[Raw data Boundary: Start]
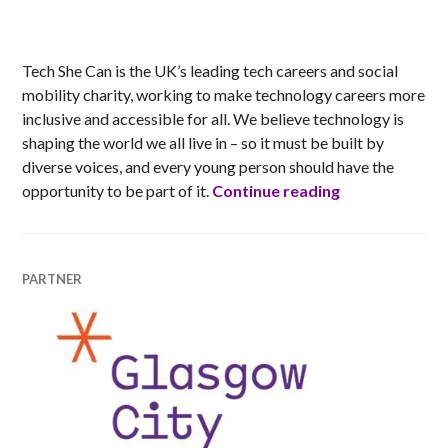
MATT
Tech She Can is the UK’s leading tech careers and social
mobility charity, working to make technology careers more
inclusive and accessible for all. We believe technology is
shaping the world we all live in – so it must be built by
diverse voices, and every young person should have the
Tech She Can
opportunity to be part of it.
Continue reading
PARTNER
[Raw data Boundary: End]
From the line that contains "inclusive and accessible" to the last line of the data, write out each line exactly and add nothing.

inclusive and accessible for all. We believe technology is
shaping the world we all live in – so it must be built by
diverse voices, and every young person should have the
Tech She Can
opportunity to be part of it.
Continue reading
PARTNER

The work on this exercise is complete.